So I would caution families to avoid the following: (1) blaming; (2) shaming, (3) secrecy, (4) public scenes and (5) trying to take responsibility for and force actions on another. When Paul wrote to the Galatians in Chapter 6, verse 2 saying "Help carry each other’s burdens," I do not think that means to take over the burdens of others. In fact, I think burdens are learning opportunities and when we take over, we are actually stealing the chance to grow from the individual involved.
Now, do I think this is easy? Certainly not. Family do and should be supportive of one another and be encouraging to one another in practical as well as emotional and educational ways. But we don't get to badger, batter or belittle another and call it supporting or encouraging. I have learned the value of asking if I might make a suggestion. I have learned the value of just listening and cheering for the better ideas that are discussed. I have learned that sometimes other people can more effectively coach my loved one than I can. And I have learned that love has to trump "being acknowledged as right."
I am very grateful to the family member, extended family, friends, strangers, counselors and others who gently made an observation, reinforced the flickering light that is the precursor to change, affirmed the Love of Christ to my child, spouse, parent, sibling, family of choice, friend and myself. We all need that and we don't get to demand to whom or from whom that type of blessing presents before us.

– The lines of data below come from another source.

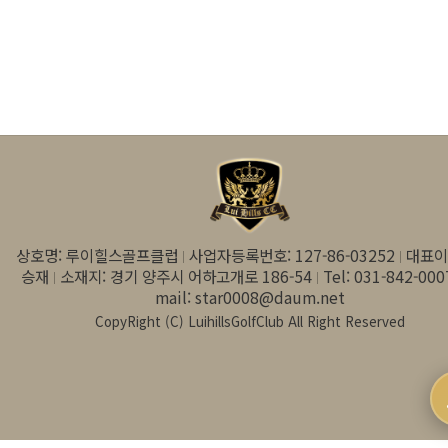
상호명: 루이힐스골프클럽
사업자등록번호: 127-86-03252
대표이
승재
소재지: 경기 양주시 어하고개로 186-54
Tel: 031-842-000
mail: star0008@daum.net
CopyRight (C) LuihillsGolfClub All Right Reserved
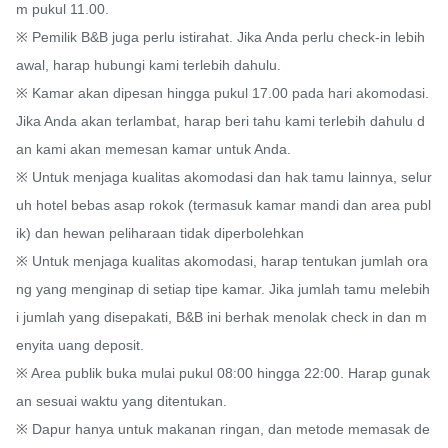
m pukul 11.00.

※ Pemilik B&B juga perlu istirahat. Jika Anda perlu check-in lebih 
awal, harap hubungi kami terlebih dahulu.

※ Kamar akan dipesan hingga pukul 17.00 pada hari akomodasi. 
Jika Anda akan terlambat, harap beri tahu kami terlebih dahulu d
an kami akan memesan kamar untuk Anda.

※ Untuk menjaga kualitas akomodasi dan hak tamu lainnya, selur
uh hotel bebas asap rokok (termasuk kamar mandi dan area publ
ik) dan hewan peliharaan tidak diperbolehkan

※ Untuk menjaga kualitas akomodasi, harap tentukan jumlah ora
ng yang menginap di setiap tipe kamar. Jika jumlah tamu melebih
i jumlah yang disepakati, B&B ini berhak menolak check in dan m
enyita uang deposit.

※ Area publik buka mulai pukul 08:00 hingga 22:00. Harap gunak
an sesuai waktu yang ditentukan.

※ Dapur hanya untuk makanan ringan, dan metode memasak de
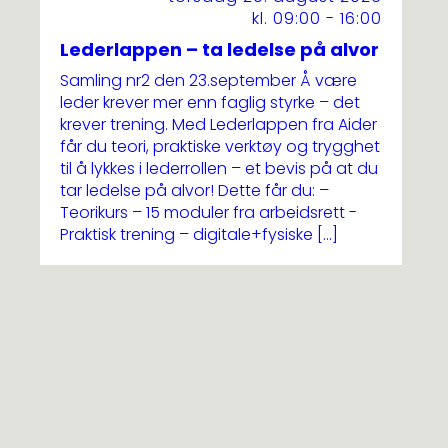
kl. 09:00 - 16:00
Lederlappen – ta ledelse på alvor
Samling nr2 den 23.september Å være
leder krever mer enn faglig styrke – det
krever trening. Med Lederlappen fra Aider
får du teori, praktiske verktøy og trygghet
til å lykkes i lederrollen – et bevis på at du
tar ledelse på alvor! Dette får du: –
Teorikurs – 15 moduler fra arbeidsrett -
Praktisk trening – digitale+fysiske […]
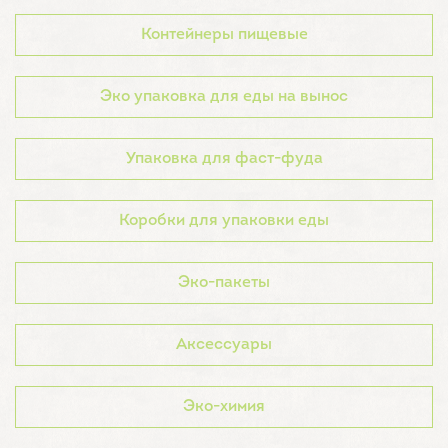
Контейнеры пищевые
Эко упаковка для еды на вынос
Упаковка для фаст-фуда
Коробки для упаковки еды
Эко-пакеты
Аксессуары
Эко-химия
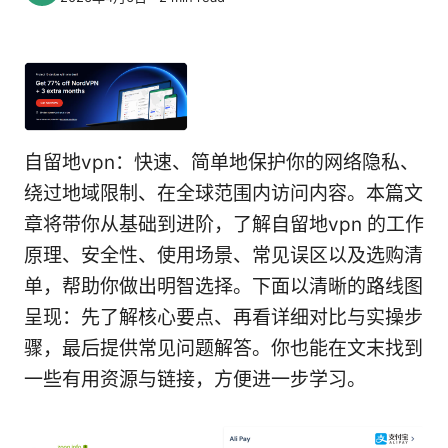
自留地vpn：快速、简单地保护你的网络隐私、
绕过地域限制、在全球范围内访问内容。本篇文
章将带你从基础到进阶，了解自留地vpn 的工作
原理、安全性、使用场景、常见误区以及选购清
单，帮助你做出明智选择。下面以清晰的路线图
呈现：先了解核心要点、再看详细对比与实操步
骤，最后提供常见问题解答。你也能在文末找到
一些有用资源与链接，方便进一步学习。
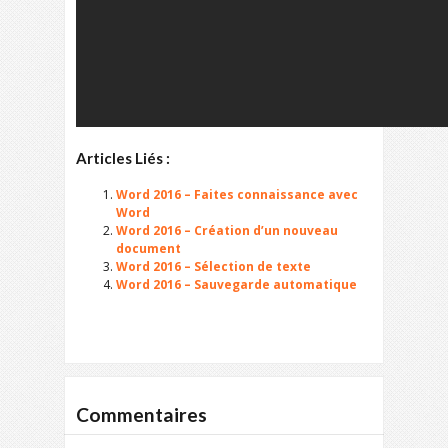
Articles Liés :
Word 2016 – Faites connaissance avec
Word
Word 2016 – Création d’un nouveau
document
Word 2016 – Sélection de texte
Word 2016 – Sauvegarde automatique
Commentaires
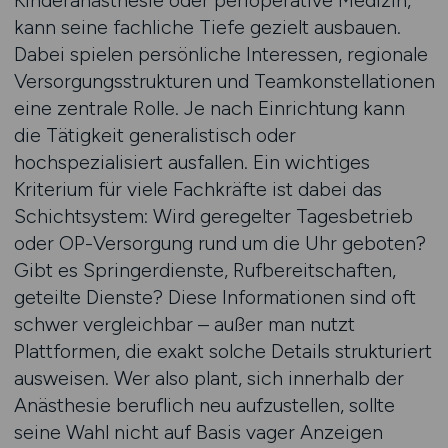
Kinderanästhesie oder perioperative Medizin,
kann seine fachliche Tiefe gezielt ausbauen.
Dabei spielen persönliche Interessen, regionale
Versorgungsstrukturen und Teamkonstellationen
eine zentrale Rolle. Je nach Einrichtung kann
die Tätigkeit generalistisch oder
hochspezialisiert ausfallen. Ein wichtiges
Kriterium für viele Fachkräfte ist dabei das
Schichtsystem: Wird geregelter Tagesbetrieb
oder OP-Versorgung rund um die Uhr geboten?
Gibt es Springerdienste, Rufbereitschaften,
geteilte Dienste? Diese Informationen sind oft
schwer vergleichbar – außer man nutzt
Plattformen, die exakt solche Details strukturiert
ausweisen. Wer also plant, sich innerhalb der
Anästhesie beruflich neu aufzustellen, sollte
seine Wahl nicht auf Basis vager Anzeigen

So here is what I recommend: (1) Pray, pray and keep praying. (2) Listen. Listen. (3) Love, Love. (3) Support folks who have prayerfully decided that they need to say "no" to something. (4) Encourage growth, hope, faith, joy and love at all times and in all places with everyone. (5) Remember none of us knows everything about another or another's situation, but God does. (See item 1.) And lastly, when presented with the opportunity, (6) return anger with kindness, giving the fear to God who knows exactly what to do with it.